Background Micro-RNAs (miRNAs) are small non-coding RNAs that negatively regulate gene expression.It is known that an altered miRNA expression plays an important role in cancer.A new emerging role for miRNAs has been evidenced in the pathogenesis of rheumatic diseases such as rheumatoid arthritis and psoriasis.Recently,we evaluated miRNA expression in peripheral blood mononuclear cells (PBMCs) of 21 patients with psoriatic arthritis (PsA) of recent onset and naïve from treatment by miRNA microarray. Three mi-RNAs (miR-21-5p, miR-34a and miR-21-3p) resulted significantly upregulated compared to 12 healthy controls.

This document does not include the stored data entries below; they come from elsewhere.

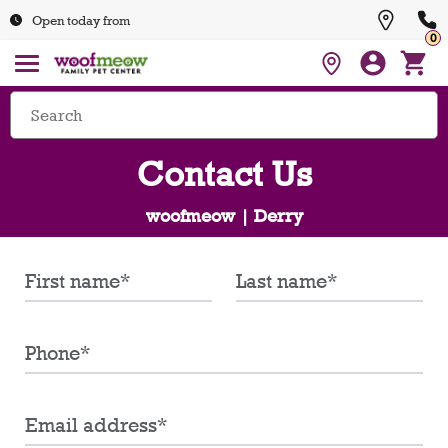
Open today from
0
Contact Us
woofmeow | Derry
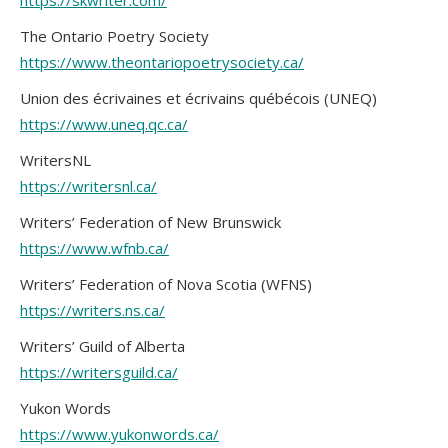
https://skwriter.com/
The Ontario Poetry Society
https://www.theontariopoetrysociety.ca/
Union des écrivaines et écrivains québécois (UNEQ)
https://www.uneq.qc.ca/
WritersNL
https://writersnl.ca/
Writers’ Federation of New Brunswick
https://www.wfnb.ca/
Writers’ Federation of Nova Scotia (WFNS)
https://writers.ns.ca/
Writers’ Guild of Alberta
https://writersguild.ca/
Yukon Words
https://www.yukonwords.ca/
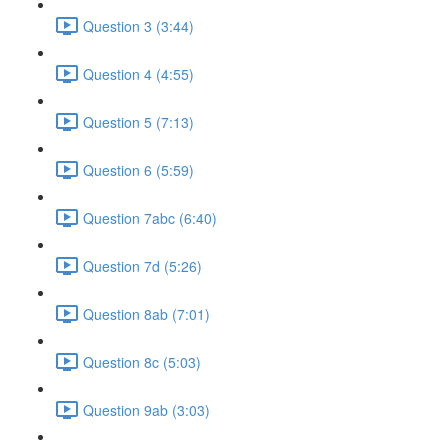
Question 3 (3:44)
Question 4 (4:55)
Question 5 (7:13)
Question 6 (5:59)
Question 7abc (6:40)
Question 7d (5:26)
Question 8ab (7:01)
Question 8c (5:03)
Question 9ab (3:03)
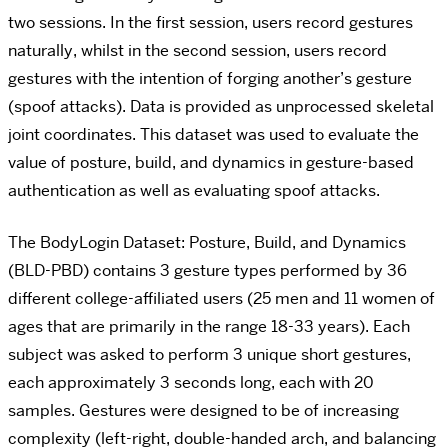
two sessions. In the first session, users record gestures
naturally, whilst in the second session, users record
gestures with the intention of forging another’s gesture
(spoof attacks). Data is provided as unprocessed skeletal
joint coordinates. This dataset was used to evaluate the
value of posture, build, and dynamics in gesture-based
authentication as well as evaluating spoof attacks.
The BodyLogin Dataset: Posture, Build, and Dynamics
(BLD-PBD) contains 3 gesture types performed by 36
different college-affiliated users (25 men and 11 women of
ages that are primarily in the range 18-33 years). Each
subject was asked to perform 3 unique short gestures,
each approximately 3 seconds long, each with 20
samples. Gestures were designed to be of increasing
complexity (left-right, double-handed arch, and balancing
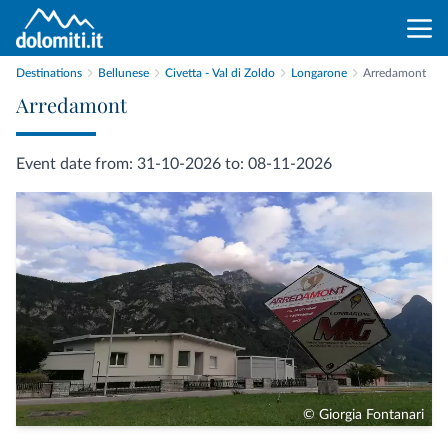
Destinations
Bellunese
Civetta - Val di Zoldo
Longarone
Arredamont
Arredamont
Event date from: 31-10-2026 to: 08-11-2026
© Giorgia Fontanari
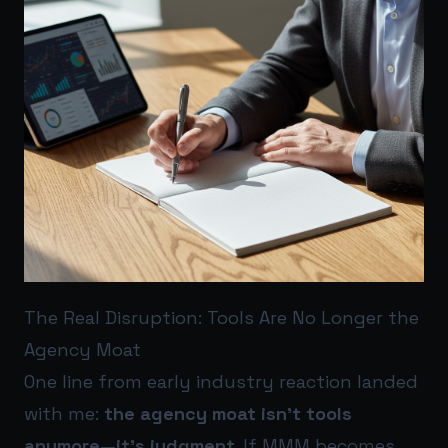
The Real Disruption: Tools Are No Longer the
Agency Moat
One line from early industry reaction landed
with me:
the agency moat isn’t tools
anymore—it’s judgment
. If MMM becomes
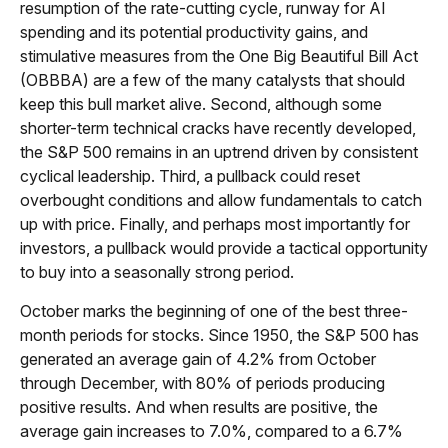
resumption of the rate-cutting cycle, runway for AI
spending and its potential productivity gains, and
stimulative measures from the One Big Beautiful Bill Act
(OBBBA) are a few of the many catalysts that should
keep this bull market alive. Second, although some
shorter-term technical cracks have recently developed,
the S&P 500 remains in an uptrend driven by consistent
cyclical leadership. Third, a pullback could reset
overbought conditions and allow fundamentals to catch
up with price. Finally, and perhaps most importantly for
investors, a pullback would provide a tactical opportunity
to buy into a seasonally strong period.
October marks the beginning of one of the best three-
month periods for stocks. Since 1950, the S&P 500 has
generated an average gain of 4.2% from October
through December, with 80% of periods producing
positive results. And when results are positive, the
average gain increases to 7.0%, compared to a 6.7%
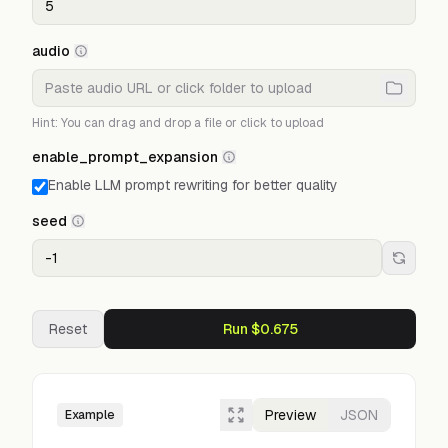
audio
Hint: You can drag and drop a file or click to upload
enable_prompt_expansion
Enable LLM prompt rewriting for better quality
seed
Reset
Run $0.675
Preview
JSON
Example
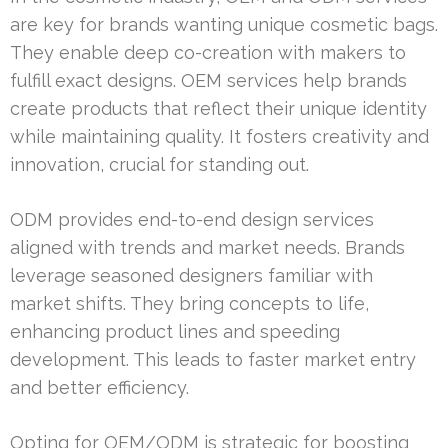
are key for brands wanting unique cosmetic bags.
They enable deep co-creation with makers to
fulfill exact designs. OEM services help brands
create products that reflect their unique identity
while maintaining quality. It fosters creativity and
innovation, crucial for standing out.
ODM provides end-to-end design services
aligned with trends and market needs. Brands
leverage seasoned designers familiar with
market shifts. They bring concepts to life,
enhancing product lines and speeding
development. This leads to faster market entry
and better efficiency.
Opting for OEM/ODM is strategic for boosting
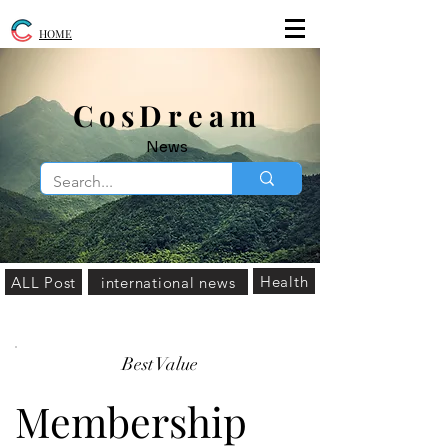
HOME
​CosDream
News
Health
ALL Post
international news
Best Value
Membership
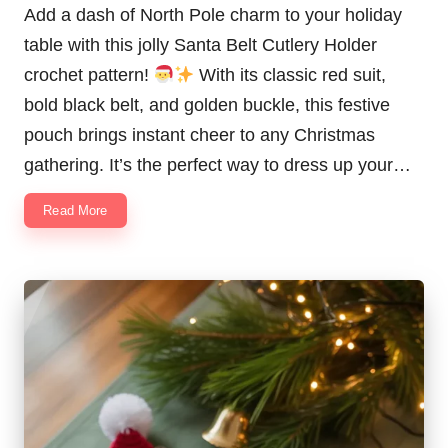
Add a dash of North Pole charm to your holiday
table with this jolly Santa Belt Cutlery Holder
crochet pattern!
With its classic red suit,
bold black belt, and golden buckle, this festive
pouch brings instant cheer to any Christmas
gathering. It’s the perfect way to dress up your…
Read More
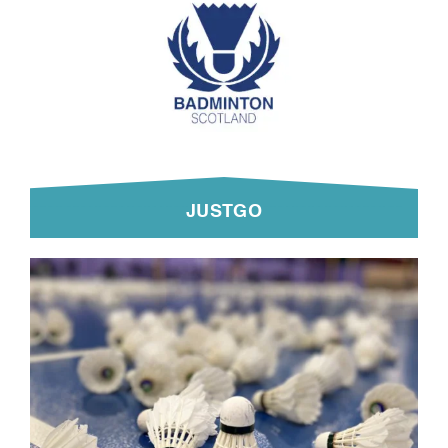
JUSTGO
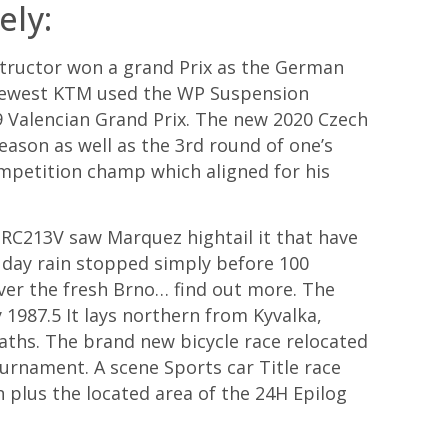
ely:
nstructor won a grand Prix as the German
 newest KTM used the WP Suspension
09 Valencian Grand Prix. The new 2020 Czech
eason as well as the 3rd round of one’s
mpetition champ which aligned for his
 RC213V saw Marquez hightail it that have
l day rain stopped simply before 100
ver the fresh Brno… find out more. The
 1987.5 It lays northern from Kyvalka,
paths. The brand new bicycle race relocated
ournament. A scene Sports car Title race
n plus the located area of the 24H Epilog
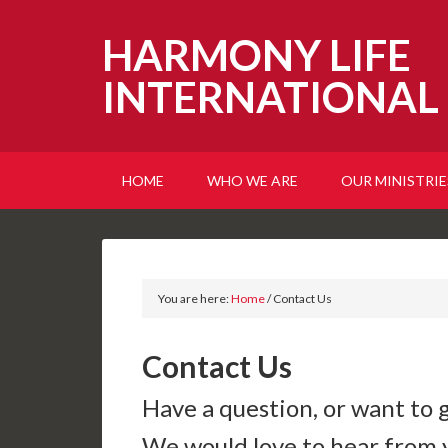
HARMONY LIFE
INTERNATIONAL
HOME
WHO WE ARE
OUR MINISTRIE
You are here:
Home
/
Contact Us
Contact Us
Have a question, or want to 
We would love to hear from 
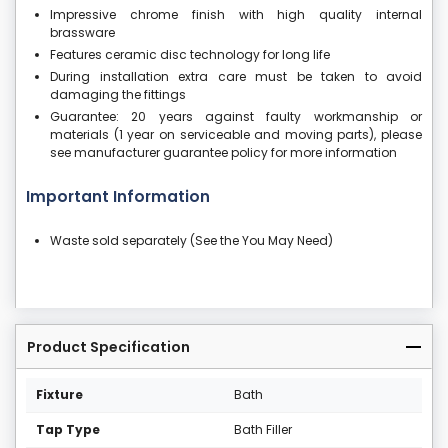
Impressive chrome finish with high quality internal
brassware
Features ceramic disc technology for long life
During installation extra care must be taken to avoid
damaging the fittings
Guarantee: 20 years against faulty workmanship or
materials (1 year on serviceable and moving parts), please
see manufacturer guarantee policy for more information
Important Information
Waste sold separately (See the You May Need)
Product Specification
Fixture
Bath
Tap Type
Bath Filler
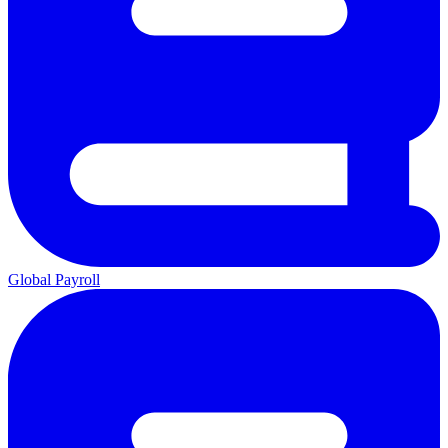
Global Payroll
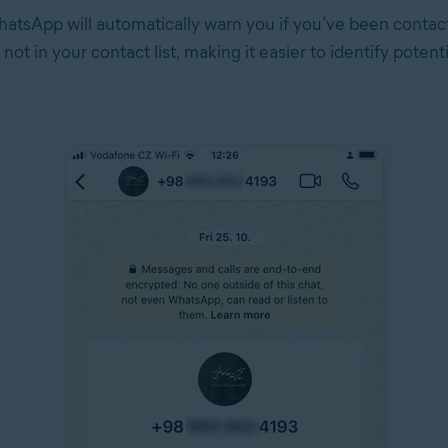
hatsApp will automatically warn you if you’ve been contac
not in your contact list, making it easier to identify potent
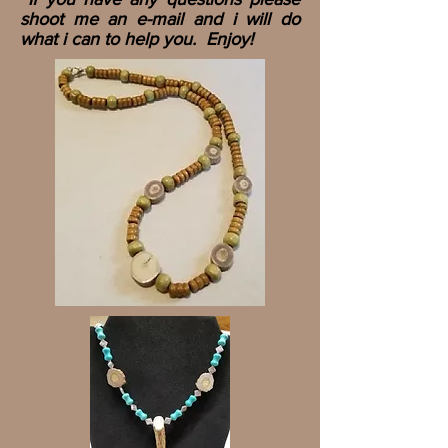
shoot me an e-mail and i will do
what i can to help you. Enjoy!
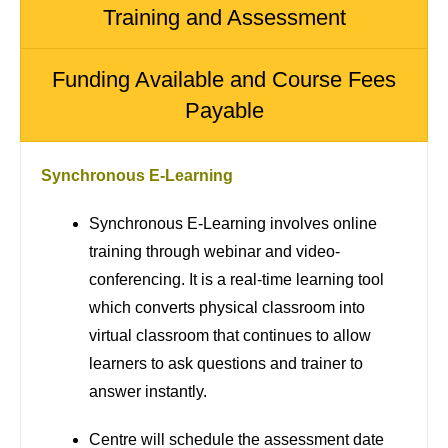
Training and Assessment
Funding Available and Course Fees
Payable
Synchronous E-Learning
Synchronous E-Learning involves online
training through webinar and video-
conferencing. It is a real-time learning tool
which converts physical classroom into
virtual classroom that continues to allow
learners to ask questions and trainer to
answer instantly.
Centre will schedule the assessment date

Objectives We set out to validate microarray results in the same series of PsA patients and controls;and to check for changes in the mi-RNA expression from baseline after appropriate therapy.

Methods We performed a quantitative RT-PCR (RT-qPCR) analysis for miR-21 in the entire series of 21 PsA patients and 12 controls. We also checked for changes in miR-21 expression profile from baseline after 3 months of appropriate therapy (symptomatic therapy, DMARDs,TNF-alpha blockers) in 9 of the 21 PsA patients. Mature miRNA expression was evaluated by Taqman miRNA assays (Applied Biosystem) specific for miR-21 and RNU6B as reference gene, according to the manufacturer's protocol. Five ng of total RNA was reverse transcribed using the specific looped primer; quantitative PCR was conducted using the standard Taqman MiRNA assay. Each sample was analyzed in triplicate.The amount of target, normalized on U6 RNA amount, was calculated using 2-ΔCt (Comparative Ct) method. Significance in RT-qPCR results was determined by unpaired t test with Welch's correction and graphs were created using GraphPad software

Results In comparison with healthy controls, the up-regulation of miR-21 in PsA was validated and confirmed by RT-qPCR (p<0.05). In the treated PsA patients, miR-21 resulted significantly reduced (p<0.05) after 3 months of therapy compared to baseline

Conclusions The upregulation of miR-21 in early, active and naïve of treatment PsA was confirmed and validated. Compared to baseline, miR-21 resulted significantly reduced after 3 months of appropriate therapy. These results, if confirmed on a larger number of patients, could have two important implications. First, it calls into question all the previous studied on miRNA performed on PBMC of pharmacologically treated patients. Second, it opens new horizons not only in understanding pathogenic mechanisms of the disease but also in identifying useful diagnostic and prognostic biomarkers and new possible therapeutic targets in PsA. For the latter purpose, comparative studies with other chronic inflammatory conditions other than PsA are needed

References

  1. Ciancio G,Ferracin E, Zagatti B,et al. Microrna Expression Profiles in Peripheral Blood Mononuclear Cells of Early Onset Psoriatic Arthritis. Arthritis Rheumatism, 2012, 64(10 Suppl):433.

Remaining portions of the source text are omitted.